Now create the deployment configuration objects and deploy the model as a webservice.

In [37]:
# Set the web service configuration (using default here)
from azureml.core import Webservice
from azureml.core.model import InferenceConfig
from azureml.core.webservice import AciWebservice
from azureml.exceptions import WebserviceException


inference_config = InferenceConfig(entry_script="score.py", environment=env)
aci_config = AciWebservice.deploy_configuration(cpu_cores=2, memory_gb=4)


In [39]:
%%time
service_name ='densenet-onnx'

try:
    Webservice(ws, service_name).delete()
except WebserviceException:
    pass

service = Model.deploy(workspace=ws,
                           name=service_name,
                           models=[model],
                           inference_config=inference_config,
                           deployment_config=aci_config)

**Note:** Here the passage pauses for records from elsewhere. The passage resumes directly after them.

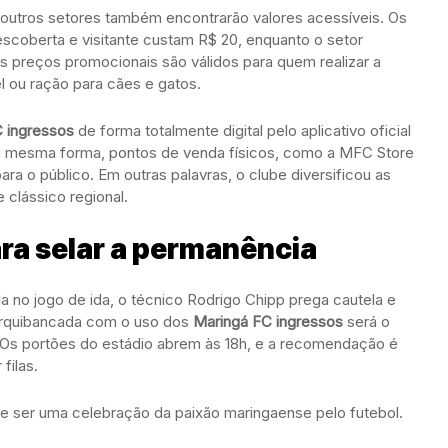
outros setores também encontrarão valores acessíveis. Os
scoberta e visitante custam R$ 20, enquanto o setor
s preços promocionais são válidos para quem realizar a
l ou ração para cães e gatos.
 ingressos
de forma totalmente digital pelo aplicativo oficial
 Da mesma forma, pontos de venda físicos, como a MFC Store
ra o público. Em outras palavras, o clube diversificou as
 clássico regional.
ra selar a permanência
no jogo de ida, o técnico Rodrigo Chipp prega cautela e
 arquibancada com o uso dos
Maringá FC ingressos
será o
. Os portões do estádio abrem às 18h, e a recomendação é
filas.
te ser uma celebração da paixão maringaense pelo futebol.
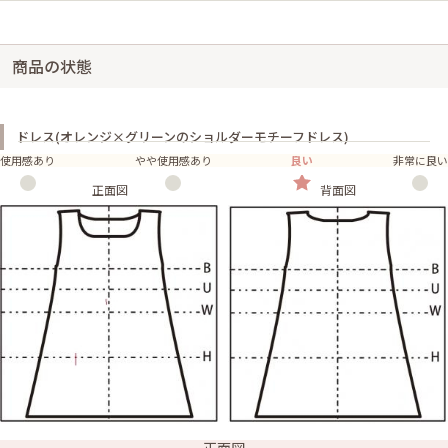
商品の状態
ドレス(オレンジ×グリーンのショルダーモチーフドレス)
使用感あり
やや使用感あり
良い
非常に良い
正面図
背面図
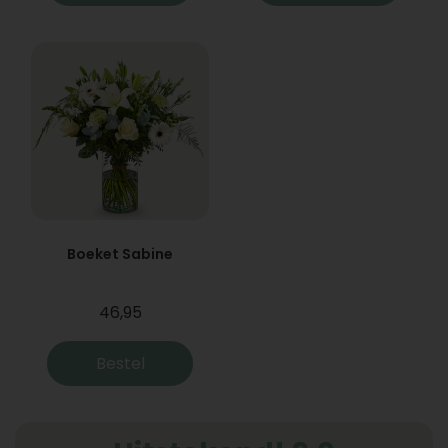
Boeket Sabine
46,95
Bestel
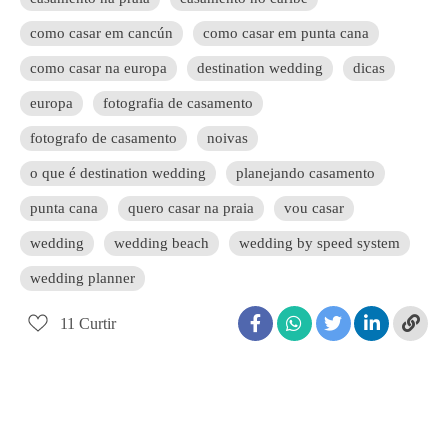
como casar em cancún
como casar em punta cana
como casar na europa
destination wedding
dicas
europa
fotografia de casamento
fotografo de casamento
noivas
o que é destination wedding
planejando casamento
punta cana
quero casar na praia
vou casar
wedding
wedding beach
wedding by speed system
wedding planner
11
Curtir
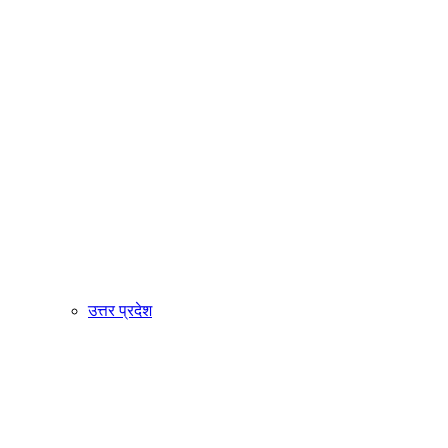
उत्तर प्रदेश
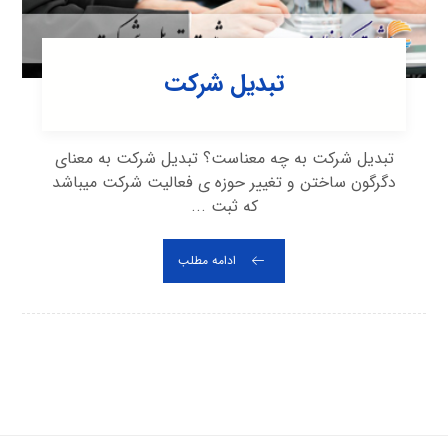
تبدیل شرکت
تبدیل شرکت به چه معناست؟ تبدیل شرکت به معنای
دگرگون ساختن و تغییر حوزه ی فعالیت شرکت می‎باشد
که ثبت ...
ادامه مطلب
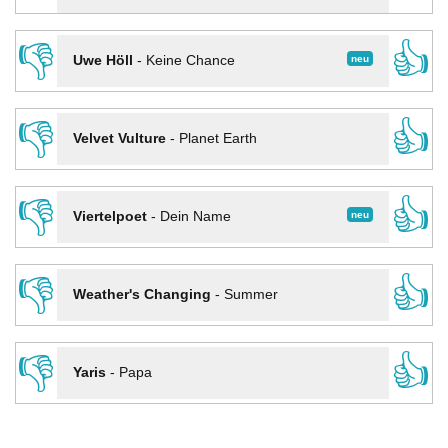
👎
👍
neu
Uwe Höll
-
Keine Chance
👎
👍
Velvet Vulture
-
Planet Earth
👎
👍
neu
Viertelpoet
-
Dein Name
👎
👍
Weather's Changing
-
Summer
👎
👍
Yaris
-
Papa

service.wait_for_deployment(show_output = True)
print(service.state)

Running..............................................................................................................................................
Succeeded
ACI service creation operation finished, operation "Succeeded"
Healthy
CPU times: user 1.52 s, sys: 167 ms, total: 1.69 s
Wall time: 13min 29s


In [None]:
service.get_logs()

# Test the web service
We test the web sevice by passing the test images content.

In [43]:
%%time
import requests

# if (key) auth is enabled, fetch keys and include in the request


# # if token auth is enabled, fetch token and include in the request
# access_token, fetch_after = aks_service.get_token()
# headers = {'Content-Type':'application/json', 'Authorization': 'Bearer ' + access_token}

test_sample = open('car.jpg', 'rb').read()
resp = requests.post(service.scoring_uri, test_sample)
print(resp.text)

12.989695 (817) = SPORTS CAR
CPU times: user 5.15 ms, sys: 139 µs, total: 5.29 ms
Wall time: 227 ms


# Clean up
Delete the service, image, model and compute target

In [None]:
%%time
service.delete()
model.delete()